Una noche que siempre recordé, porque uno de ellos, a quien faltaban tres dedos, extendiendo la mano, me dijo
- a tu tata le gusta comer indio…
Y todos se rieron cuando pregunté a cual nos comeríamos esa noche.
Luego, mi madre me contó que era hija de un cacique quien trabajaba haciendo malones, y de una irlandesa que sabia tejer, curar todas las enfermedades con yuyos, leer el futuro en las manos y en el fuego, y muchas otras cosas.
Estaba casada con un inglés muy rico que montaba trenes por toda América, y fue robada por los indios de su estancia en un malón.
Pero cuando su esposo fue a rescatarla, con los caballos, los soldados y los fusiles, después de hacer una carnicería entre la indiada, mi abuela, arrugada muy joven por la vida salvaje, con el poncho manchado de sangre, montada sobre un tordo y dirigiendo a la veintena de salvajes que habían sobrevivido y seguían dispuestos a jugarse la vida del último hombre, antes que los gringos se llevasen a la esposa de su cacique… le dijo al hombre que todavía era su marido, en un claro inglés victoriano,
- te me vas bien al carajo, tu y su Majestad la Reina, pues yo no volveré a vivir entre cerdos borrachos e impotentes, y si quieres, me matas aquí mismo, porque si no dejas libre a mi esposo y te vas de mis tierras, te arrancaré el cuero cabelludo, las orejas y se las despacharé a la Reina en obsequio, pues huevos no tienes, para que pueda cortárselos.
Dicen que el inglés se puso pálido, (ese fue el gesto más dramático de su fría vida británica) y ordenó a sus hombres dar la vuelta. A los dos días, el cacique, volvía a su tribu.
Esta historia me hizo entender muchas cosas.

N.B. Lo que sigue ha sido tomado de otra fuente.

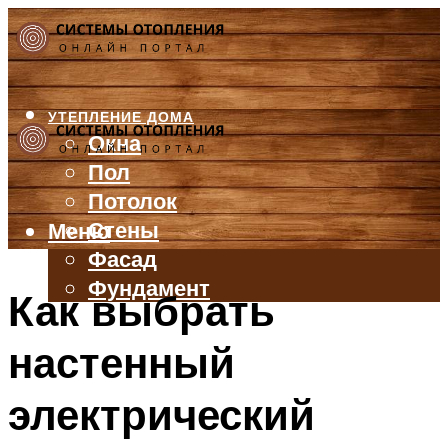
УТЕПЛЕНИЕ ДОМА
Окна
Пол
Потолок
Стены
Меню
Фасад
Фундамент
Как выбрать
БАЛКОН И ЛОДЖИЯ
настенный
КРЫША
ВЕНТИЛЯЦИЯ
электрический
ТРУБЫ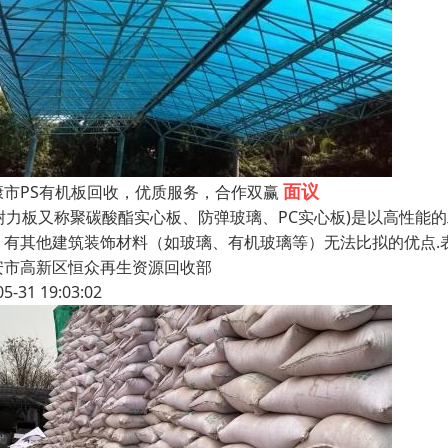
面议
康市PS有机板回收，优质服务，合作双赢
c耐力板又称聚碳酸酯实心板、防弹玻璃、PC实心板)是以高性能的工
，有其他建筑装饰材料（如玻璃、有机玻璃等）无法比拟的优点.表
安市高新区恒众再生资源回收部
05-31 19:03:02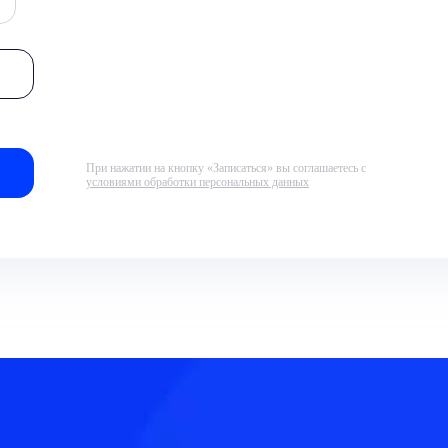
При нажатии на кнопку «Записаться» вы соглашаетесь с
условиями обработки персональных данных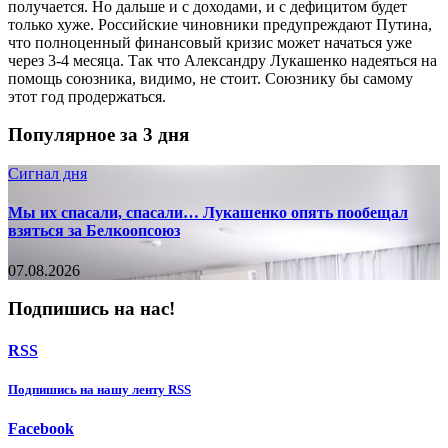
получается. Но дальше и с доходами, и с дефицитом будет
только хуже. Российские чиновники предупреждают Путина,
что полноценный финансовый кризис может начаться уже
через 3-4 месяца. Так что Александру Лукашенко надеяться на
помощь союзника, видимо, не стоит. Союзнику бы самому
этот год продержаться.
Популярное за 3 дня
Сигнал дня
Мы их спасали, спасали… Лукашенко опять пообещал
взяться за Белкоопсоюз
07.08.2026
Подпишись на нас!
RSS
Подпишиcь на нашу ленту RSS
Facebook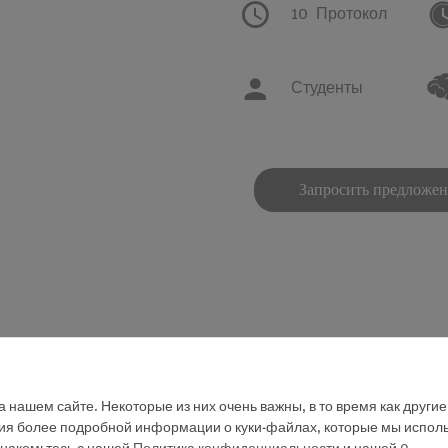
10
Протокол
Студенты
Запросить предложе
оспламеняемость. Пластмассовые материалы можно классиф
 нашем сайте. Некоторые из них очень важны, в то время как други
ки пламени и образования сажи. Этот эксперимент представ
ния более подробной информации о куки-файлах, которые мы исполь
дствии может быть получена классификация. Исследование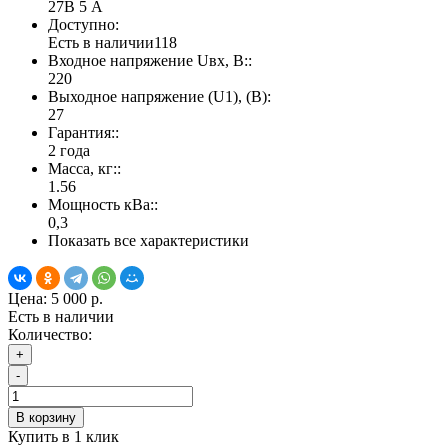
27В 5 А
Доступно:
Есть в наличии
118
Входное напряжение Uвх, В::
220
Выходное напряжение (U1), (В):
27
Гарантия::
2 года
Масса, кг::
1.56
Мощность кВа::
0,3
Показать все характеристики
Цена:
5 000 р.
Есть в наличии
Количество:
+
-
В корзину
Купить в 1 клик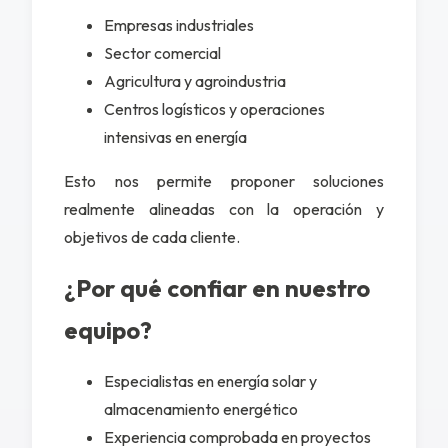
Empresas industriales
Sector comercial
Agricultura y agroindustria
Centros logísticos y operaciones
intensivas en energía
Esto nos permite proponer soluciones
realmente alineadas con la operación y
objetivos de cada cliente.
¿Por qué confiar en nuestro
equipo?
Especialistas en energía solar y
almacenamiento energético
Experiencia comprobada en proyectos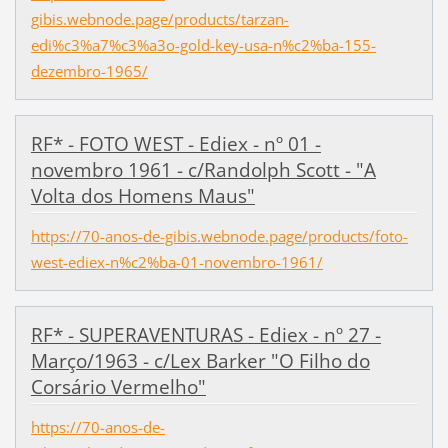
gibis.webnode.page/products/tarzan-
edi%c3%a7%c3%a3o-gold-key-usa-n%c2%ba-155-
dezembro-1965/
RF* - FOTO WEST - Ediex - nº 01 -
novembro 1961 - c/Randolph Scott - "A
Volta dos Homens Maus"
https://70-anos-de-gibis.webnode.page/products/foto-
west-ediex-n%c2%ba-01-novembro-1961/
RF* - SUPERAVENTURAS - Ediex - nº 27 -
Março/1963 - c/Lex Barker "O Filho do
Corsário Vermelho"
https://70-anos-de-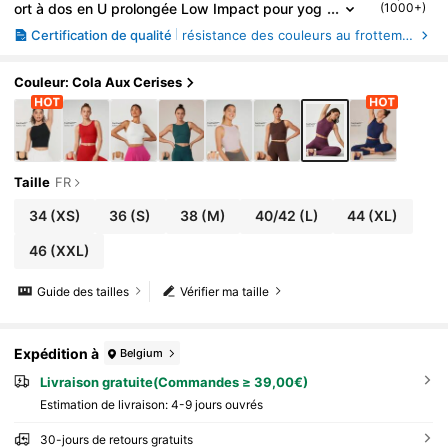
ort à dos en U prolongée Low Impact pour yog
(1000+)
a et port quotidien
Certification de qualité
résistance des couleurs au frottement, Modifications dimensionnelles des tissus après lavage à domicile
Couleur: Cola Aux Cerises
Taille
FR
34
(XS)
36
(S)
38
(M)
40/42
(L)
44
(XL)
46
(XXL)
Guide des tailles
Vérifier ma taille
Expédition à
Belgium
Livraison gratuite(Commandes ≥ 39,00€)
Estimation de livraison:
4-9 jours ouvrés
30-jours de retours gratuits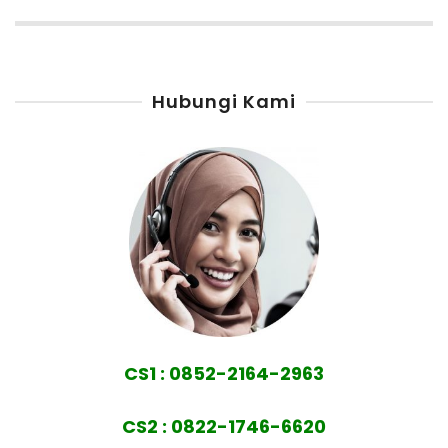
Hubungi Kami
CS1 : 0852-2164-2963
CS2 : 0822-1746-6620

Una, que el indio sin dedos era mi abuelo.
Y la otra, por qué mi padre que era tan valiente, tan sus ruidosas botas, su bigotazo, su Máuser, tan respetado por todos, nunca contradecía a mi madre cuando esta se enojaba, y me decía,
- venga hijo, ensille y vayamos a cazar, que su madre está en los días malos…

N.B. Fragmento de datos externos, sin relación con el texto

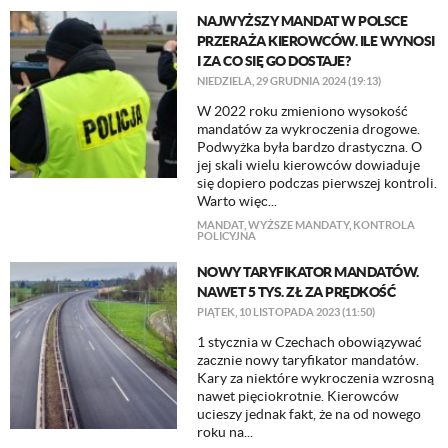
NAJWYŻSZY MANDAT W POLSCE
PRZERAŻA KIEROWCÓW. ILE WYNOSI
I ZA CO SIĘ GO DOSTAJE?
NIEDZIELA, 29 GRUDNIA 2024 (19:13)
W 2022 roku zmieniono wysokość
mandatów za wykroczenia drogowe.
Podwyżka była bardzo drastyczna. O
jej skali wielu kierowców dowiaduje
się dopiero podczas pierwszej kontroli.
Warto więc...
MANDAT
,
WYŻSZE MANDATY
,
KONTROLA
POLICYJNA
NOWY TARYFIKATOR MANDATÓW.
NAWET 5 TYS. ZŁ ZA PRĘDKOŚĆ
PIĄTEK, 10 LISTOPADA 2023 (11:50)
1 stycznia w Czechach obowiązywać
zacznie nowy taryfikator mandatów.
Kary za niektóre wykroczenia wzrosną
nawet pięciokrotnie. Kierowców
ucieszy jednak fakt, że na od nowego
roku na...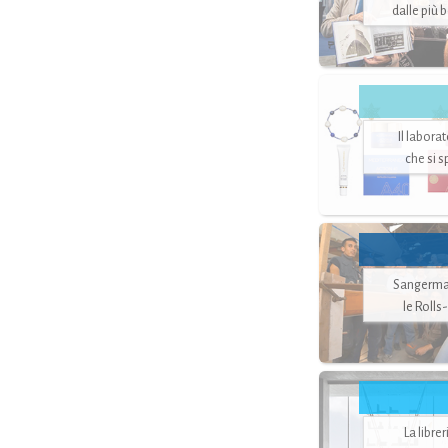
dalle più 
Il labora
che si 
Sangerman
le Rolls
La libre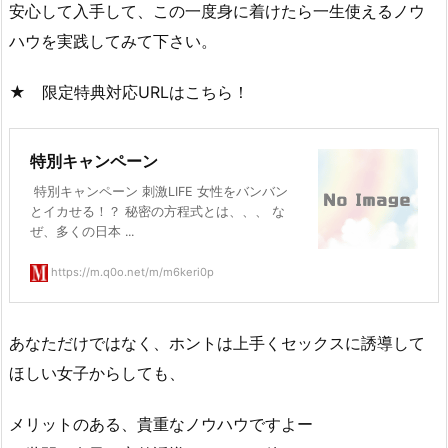
安心して入手して、この一度身に着けたら一生使えるノウ
ハウを実践してみて下さい。
★ 限定特典対応URLはこちら！
特別キャンペーン
特別キャンペーン 刺激LIFE 女性をバンバン
とイカせる！？ 秘密の方程式とは、、、 な
ぜ、多くの日本 ...
https://m.q0o.net/m/m6keri0p
あなただけではなく、ホントは上手くセックスに誘導して
ほしい女子からしても、
メリットのある、貴重なノウハウですよー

Es decir, que estaba enojada, aunque a mi me seguía sonriendo y mimando como siempre.
-----------------------------------------------
7
Pero esa noche maldecía en castellano, inglés y lengua araucana, caminando de una punta a la otra de la galería con el rifle en la mano y los ojos llameantes.
Al voltear la cabeza me miró de frente, se detuvo y dijo a papá,
- si escondemos a este hombre ponemos en peligro a los niños…
- si lo dejamos ir se muere o le matan…
- bien- reflexionó- pero habrá que prepararse…
Por la noche llego una mujer con su guagua a horcajadas, la mirada fría, la boca seca, y la historia de que le habían matado al marido y tres hijos.
Y dos noches después aparecía, al despuntar el alba nuestro cura, con el caballo reventado por la travesía, acompañado del gauchito circunciso, que no pasó de monaguillo, gritando en un catalán colérico unas diatribas parecidas a las de mi madre, y contando los horrores que ya no sorprendían a nadie.
Al día siguiente, luego de haber conversado durante largo rato, subieron a la sierra los hombres con palas y picos, y volvieron dos horas más tarde trayendo varias cajas. En una había fusiles, en otras, balas, en la última, que era tratada con el cuidado de un bebé, unos tubos de madera, que el cura me enseño, diciendo,
- esto es dinamita, niño. Con una haces volar la casa, y con la caja haces volar la luna… ¿entiendes?... ¡coño!, pues entonces no toques, niño…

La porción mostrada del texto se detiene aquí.